16–22 Jul 2009
Kraków, Poland
Europe/Warsaw timezone

Strategies for btagging calibration using data at CMS

Not scheduled
1m
Auditorium Maximum (Kraków, Poland)

Auditorium Maximum

Kraków, Poland

The Auditorium Maximum of the Jagiellonian University 33 Krupnicza Street 31-123 Kraków
Poster session

Speaker

Jason Keller (University of Nebraska-Lincoln)

Description

The CMS Collaboration is studying several algorithm to discriminate jets coming from the hadronization of b quarks from the lighter background. These will be used to identify top quarks and in searches of the Higgs boson and non-Standard Model processes.
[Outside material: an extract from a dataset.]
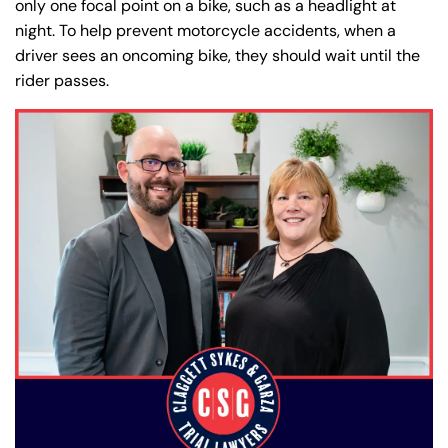
only one focal point on a bike, such as a headlight at
night. To help prevent motorcycle accidents, when a
driver sees an oncoming bike, they should wait until the
rider passes.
A reliable estimate of the performance of these algorithms is therefore crucial, and methods to estimate efficiencies and mistag rates directly on data are needed. While on simulated data it was shown the btagging algorithms are shown to reach adequate performance for standard model and beyond analyses, when searching for the better b efficiency / light rejection, it is definitely not trivial extract and validate these figures on real data. The CMS Monte Carlo simulation, even if tuned for more than 10 years, is in fact not expected to be reliable on the first data, and large discrepancies can also come from the experimental inputs on the production of heavy flavours. The CMS btagging group has prepared several strategies to extract efficiencies and rejection rates from data, which should work even on the first data (10 pb-1). Three methods are currently studied. The first extracts rejection rates from light quarks looking at tracks with negative impact parameter, and using these distributions to model the mistag rate due to detector effects like resolutions, badly reconstructed tracks etc. The second method uses samples with reconstructed muons; by applying cuts on b-tagging and on the pT of the muon relative to the jet, a system of equations can be constructed which leads to the direct extraction of efficiencies and rejections. The third method uses ttbar events with semi leptonic or fully leptonic W decays, and uses likelyhood-based and event counting based methods to estimate the efficiencies. The strategies here described are studied taking into account the possible startup scenarios of LHC, and are currently being expanded to take into account the miscalibration scenarios (alignment etc) which CMS can show at the startup.